Remoting is a new and fascinating technology, and can be used to easily build distributed applications. I assume you already know how to use it, and know how to use remotable events. If you don't understand something in this article / demo application - read Ingo Rammer book (see below).

Sample application demonstrates useful patterns for deploying server metadata on clients and declaring shim classes for clients to be deployed on the server side. Some of the ideas were taken from the Ingo Rammer's book (Advanced .NET Remoting, ISBN 1-59059-025-2), www.dotnetremoting.cc.

If you want to create serious distributed applications, you should be concerned about fault tolerance and scalability of your servers. In general, remoting provides tools to create fully stateless and scalable applications (singlecall or stateless singleton server-activated objects).

Concept of event and multiple receivers is widely used in .NET, and even is supported by .NET remoting (although I think they could do better :) ).

Demo application

We'll look at simple client/server applications. Server has one event and one method, and raises event when method is called. Server will be hosted in command line application (can be hosted in IIS too), and will be stateless singleton. Client will be command line application too, and will subscribe to event, call method, and wait to "enter" before exiting. I won't discuss client in this article at all, because it is standard .NET client.

Using Demo Application.

If you run server, then client A, then client B – client A receives notification caused by the server method call made by B. Now you can exit client B and server, and execute them again. Leave client A running. When you execute client B, client A will get notification again – despite restarting of the server. So our server persists subscribed clients and calls them back based on the persisted data.

All code in this acticle is taken from the demo application, which includes all layers of the distributed application. Database used in this application can be re-created using included script – DB.sql. URLs and connection strings are read from configuration files, so you can customize it if you need. Demo application just has too much code to be presented in the body of the article, so I extracted fragments to highlight obscure points. :)

Problem description

Problems begin when you want to merge those two concepts – stateless remotable server and .NET events. Why? If your server is stateless, you (by the rule of thumb) can't have any instance or static variables in your server object, right? If you do have such variables, their values will be lost when server is restarted (so where is your fault tolerance), and they won't be shared between different instances of the server running on different hosts (so where is your scalability).

Solution is obvious – just store all those variables in the persistent storage and read it again each time when you handle client's request.

When you declare event, you declare delegate, and then declare event of the delegate's type.

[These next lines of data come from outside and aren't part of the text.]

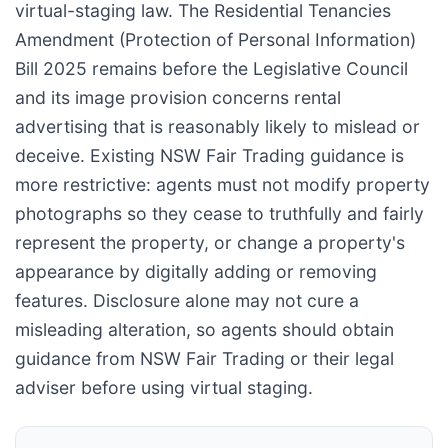
virtual-staging law. The Residential Tenancies
Amendment (Protection of Personal Information)
Bill 2025 remains before the Legislative Council
and its image provision concerns rental
advertising that is reasonably likely to mislead or
deceive. Existing NSW Fair Trading guidance is
more restrictive: agents must not modify property
photographs so they cease to truthfully and fairly
represent the property, or change a property's
appearance by digitally adding or removing
features. Disclosure alone may not cure a
misleading alteration, so agents should obtain
guidance from NSW Fair Trading or their legal
adviser before using virtual staging.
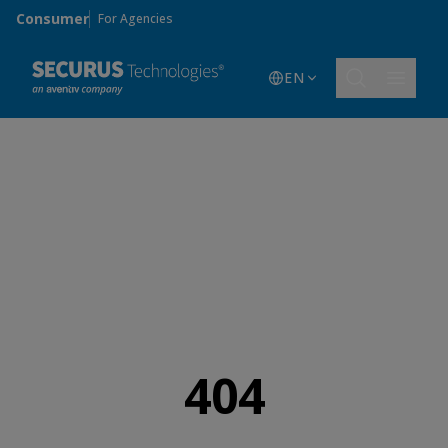
Skip to main content
Consumer
For Agencies
EN
404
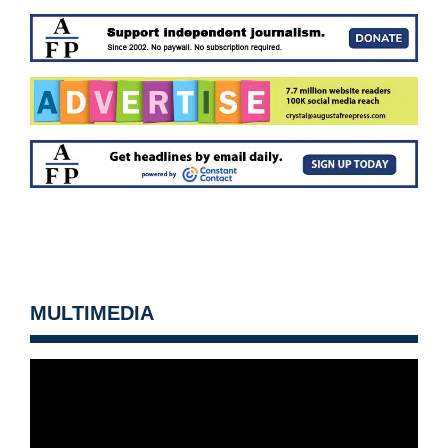
MULTIMEDIA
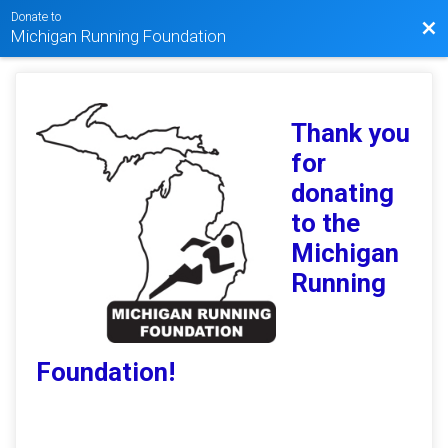
Donate to
Bac
Michigan Running Foundation
Thank you
for
donating
to the
Michigan
Running
Foundation!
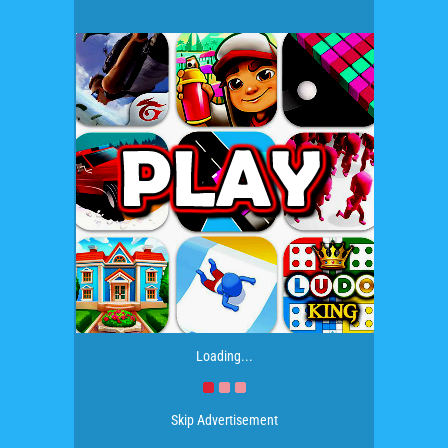
Loading...
Skip Advertisement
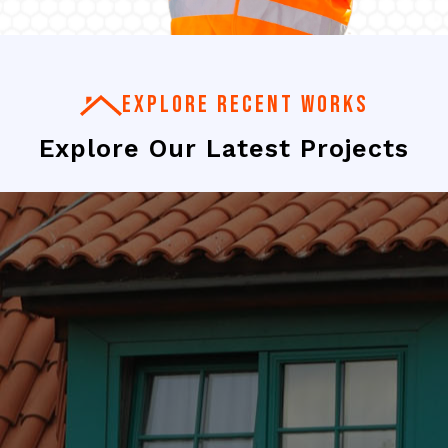
EXPLORE RECENT WORKS
Explore Our Latest Projects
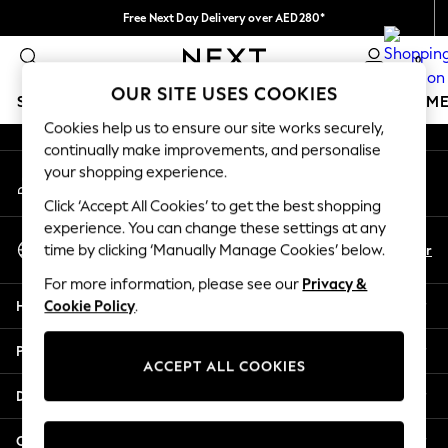
Free Next Day Delivery over AED280*
An error occurred on client
We pay all duties
0
Our Social Networks
OUR SITE USES COOKIES
SCHOOLWEAR
GIRLS
BOYS
BABY
WOMEN
M
Cookies help us to ensure our site works securely,
continually make improvements, and personalise
SCHOOLWEAR
your shopping experience.
My Account
All Boys Schoolwear
Sign-in to your account
Shoes
Click ‘Accept All Cookies’ to get the best shopping
Trousers
experience. You can change these settings at any
Select Language
Shorts
En
Ar
time by clicking ‘Manually Manage Cookies’ below.
English
Shirts
For more information, please see our
Privacy &
Polo Shirts
Help
Cookie Policy
.
Sweatshirts & Jumpers
Coats & Jackets
Privacy & Legal
Underwear
ACCEPT ALL COOKIES
Socks
Departments
Multipacks
All Boys Sport & Swimwear
Other Services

public delegate void BroadcastedMessageHandler(string text);
public event BroadcastedMessageHandler NewBroadcastedMessage;

So if you want to declare abstract server class with event, it will look like this

public abstract class AbstractServer : MarshalByRefObject
{
    public abstract string Say(string what);
    public event BroadcastedMessageHandler NewBroadcastedMessage;
}

I hope you understand that declared class has one variable – NewBroadcastedMessage. Moreover, this variable is public, and will be freely modified by each += and -= statements in the client code. Even if we do know how to persist this variable – we need to know when it is changed first, right?

Intercepting subscribe / unsubscribe operations

Imagine this variable is of int type – what would we do ? Declare it as property. So the syntax of the abstract class will be:

public abstract class AbstractServer : MarshalByRefObject
{
    public abstract string Say(string what);	
    public abstract event BroadcastedMessageHandler NewBroadcastedMessage;
}

Note abstract in the event declaration.

And implementation class :

public class Server : AbstractServer
{
    public override event BroadcastedMessageHandler NewBroadcastedMessage
    {
        get
        {
        }
        set
        {
        }
    } 
}

But what will we return from get? And how will we distinguish between += and -= in set? Ok, it looks like this syntax isn't good for events. And folks in Microsoft thought the same way :) So they invented the property-like syntax for events:

public class Server : AbstractServer
{
    public override event BroadcastedMessageHandler NewBroadcastedMessage
    {
        add
        {
        }
        remove
        {
        }
    }
}

Like with regular property, when you declare and implement it, no storage is generated and it is your responsibility to store changes and retrieve value when needed.

Tip: code of both add and remove methods can access passed parameter through value keyword, just like in set method of property. What you get in the value is the delegate passed by caller of the += or -=.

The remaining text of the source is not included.